И, потянув за уздцы, развернула коня. Свят, недолго думая, слегка тронул пятками бока Власа.
– Ты совсем ошалел? – оглянулся на него волк. – Я тебе что, кобыла?
– Прости, – стушевался Святослав. А когда они поравнялись с всадницей, спросил. – А тебя-то как зовут?
Провожатая смерила юношу оценивающим взглядом из-под длинных ресниц, ненадолго задумалась, но все же ответила:
– Ольга я.
– Рад знакомству, Ольга. Это Влас, – он потрепал волка по холке. – А это…
– Невеста его, – мявкнула Милорада. Ольга заинтересованно скосила глаза на рыжую бестию, балансировавшую на волчьей спине.
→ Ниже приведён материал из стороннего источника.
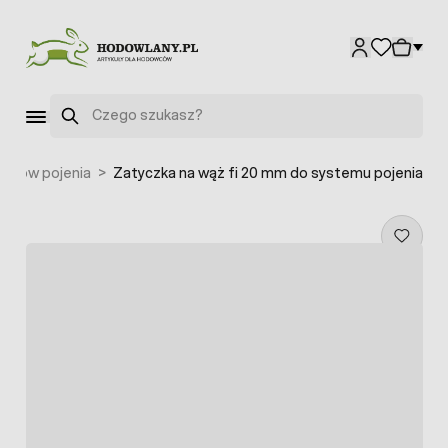
Przejdź do treści
Szukaj
temów pojenia
>
Zatyczka na wąż fi 20 mm do systemu pojenia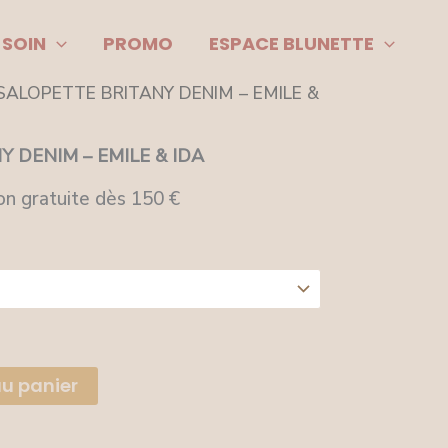
 SOIN
PROMO
ESPACE BLUNETTE
SALOPETTE BRITANY DENIM – EMILE &
 DENIM – EMILE & IDA
on gratuite dès 150 €
au panier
Затем перегнулась и достала из седельной сумки черное покрывала и кинула его Святославу.
– Держи, а то ветра тут лютые, шалить любят, сколько бы я с ними ни договаривалась.
– Спасибо, – кивнул юноша и тут же принялся кутаться в материю, тонкую, как паутина, но теплую, как только натопленная печь. Ольга с насмешкой смотрела на это.
– И кто только отправляется в эти края налегке?
– Видное дело, что не мы одни, – пожал плечами Святослав.
Повисло молчание, только снег скрипел под ногами коня и волчьими лапами. Из ртов вырывались плотные клубы пара. Милорада прижалась рыжим боком ближе к Святославу, и тот тут же укутал ее краем покрывала. Так и ехали. Всадница то и дело поправляла повязку, защищавшую лицо от морозных пощечин. Ветер налетал мощными волнами, и вскоре Святослав и сам замотался по самые уши, оставляя на виду только глаза, обрамленные заиндевелыми ресницами. Ему хотелось побольше вызнать у их провожатой, но он опасался ляпнуть лишнего и пустить волку под хвост все предостережения Бабы Яги. Но каждые несколько шагов он ловил на себе пристальный взгляд Ольги. Казалось, всадница вот-вот что-то спросит или скажет, но нет – девушка упорно молчала, только стянутая черной перчаткой рука сильнее стискивала поводья.